Since the beginning of the coronavirus pandemic, the value of reliable forecasts about similar events is clearer than ever. The administration’s planned National Center for Epidemic Forecasting and Outbreak Analytics is a step in the right direction. Although the outlines of the center are still taking shape, it could become “the contagion equivalent of the National Weather Service” by using evidence-based forecasting techniques. However, expanding such forecasting efforts to cover other topics in other areas of government and integrating them within existing institutions and processes will prepare the United States for all kinds of threats and challenges, not just epidemics. Now is the time for the U.S. government to take geopolitical forecasting methods seriously again and to do it better.
The platforms and mechanisms for better forecasting exist; it is just a question of how they can be improved and implemented. In a recent white paper, we outlined critical steps for successful U.S. government implementation. They include building a forecasting platform with prediction polls rather than prediction markets, promoting broad participation by hosting classified and unclassified platforms, making efforts complementary to existing forecasting methods and exercising, and finding an effective bureaucratic home for the efforts. These efforts should be housed within the bureaucratic entity responsible for geopolitical forecasting—the intelligence community. Using explicit probabilities and encouraging analyst use of these probabilities in outputs will be necessary. If an intelligence community home is not possible, the Office of Science and Technology Policy represents another potential base.

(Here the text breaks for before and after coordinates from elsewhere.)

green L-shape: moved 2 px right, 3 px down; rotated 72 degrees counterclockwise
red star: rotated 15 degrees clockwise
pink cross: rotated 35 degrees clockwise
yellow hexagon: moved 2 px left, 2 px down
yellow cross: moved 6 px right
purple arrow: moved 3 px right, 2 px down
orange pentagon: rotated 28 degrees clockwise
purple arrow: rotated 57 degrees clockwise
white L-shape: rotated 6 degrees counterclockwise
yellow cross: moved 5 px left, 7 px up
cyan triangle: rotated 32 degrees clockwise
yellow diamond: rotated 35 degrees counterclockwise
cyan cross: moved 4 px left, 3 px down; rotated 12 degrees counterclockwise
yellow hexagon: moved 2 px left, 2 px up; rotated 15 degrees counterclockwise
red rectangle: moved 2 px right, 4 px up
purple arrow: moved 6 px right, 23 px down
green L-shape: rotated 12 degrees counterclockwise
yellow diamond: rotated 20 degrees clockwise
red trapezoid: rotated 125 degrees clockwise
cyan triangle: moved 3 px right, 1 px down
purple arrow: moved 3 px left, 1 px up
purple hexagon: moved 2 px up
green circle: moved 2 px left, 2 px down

Finally, efforts inside the government should be combined with open-source forecasting supported outside the government. Results from the ACE Program did not just illustrate the accuracy of crowdsourced forecasts; they showed that forecasters with access to only publicly available sources outperformed intelligence analysts when both forecasted on the same questions. These elite open-source forecasters had high levels of cognitive ability and a large degree of motivation, and they received training in probabilistic reasoning and cognitive debiasing.

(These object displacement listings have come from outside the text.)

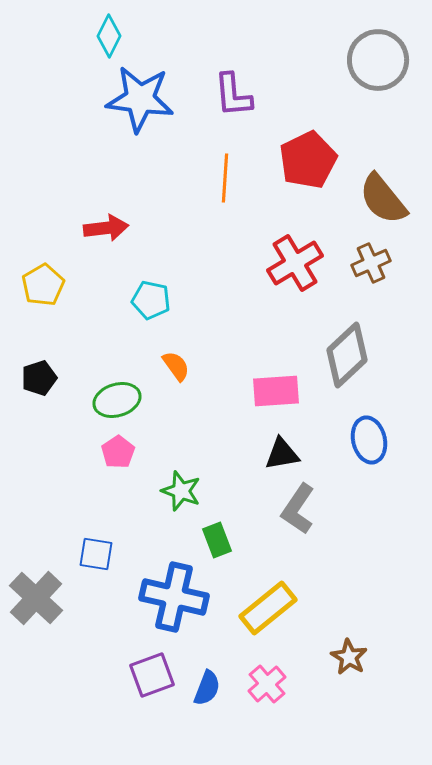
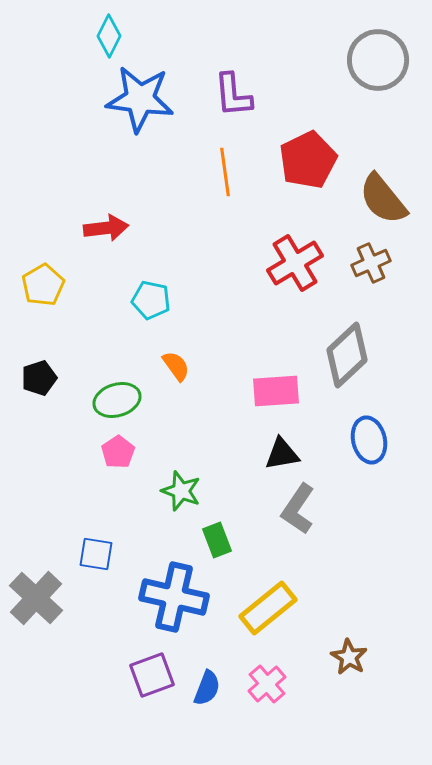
orange line: moved 6 px up; rotated 12 degrees counterclockwise
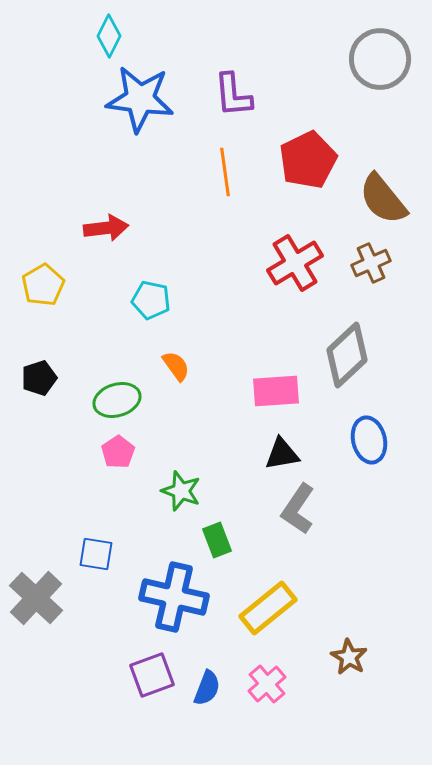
gray circle: moved 2 px right, 1 px up
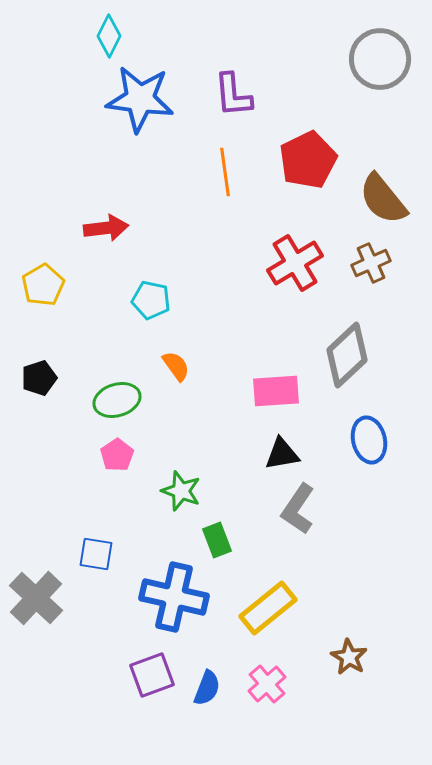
pink pentagon: moved 1 px left, 3 px down
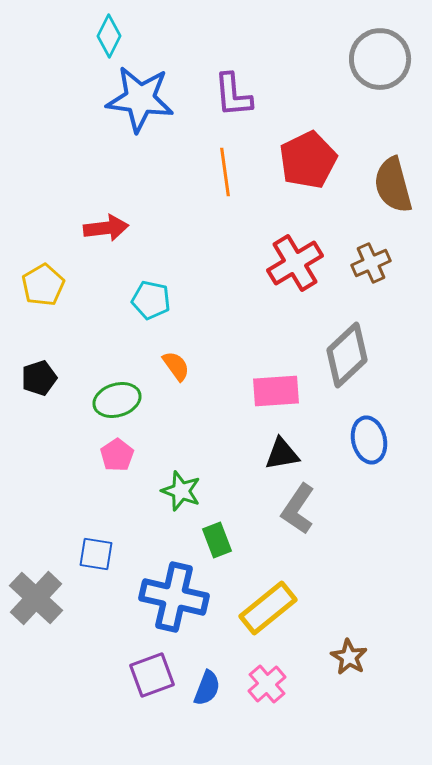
brown semicircle: moved 10 px right, 14 px up; rotated 24 degrees clockwise
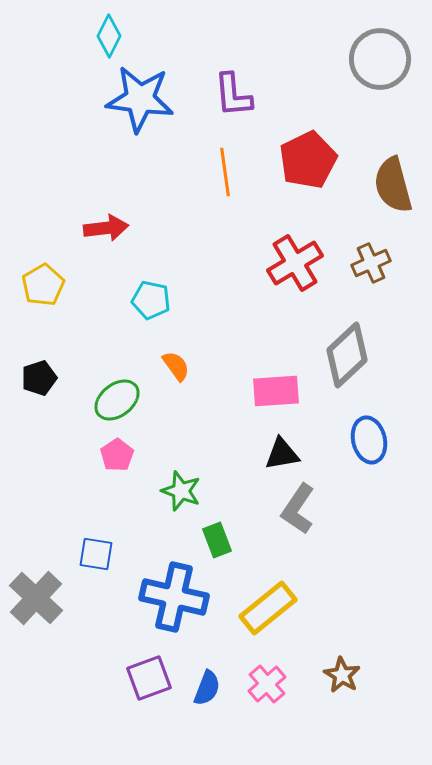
green ellipse: rotated 21 degrees counterclockwise
brown star: moved 7 px left, 18 px down
purple square: moved 3 px left, 3 px down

This will not be quick or without difficulties. Probabilistic forecasting will face bureaucratic pushback from actors who see keeping score as threatening their work or status. President Biden, who is known for quoting W.B. Yeats, Seamus Heaney, and other Irish poets at length, appears to prefer poets over bookies—unlike Sherman Kent—but he now has the chance to improve how well the government sees the future by implementing new systems to promote crowdsourced forecasting methods. One of the Heaney lines Biden quotes most often implores the reader to believe in social progress: “a further shore is reachable from here.” By adopting better forecasting methods, the administration could better steer the ship of state toward that shore.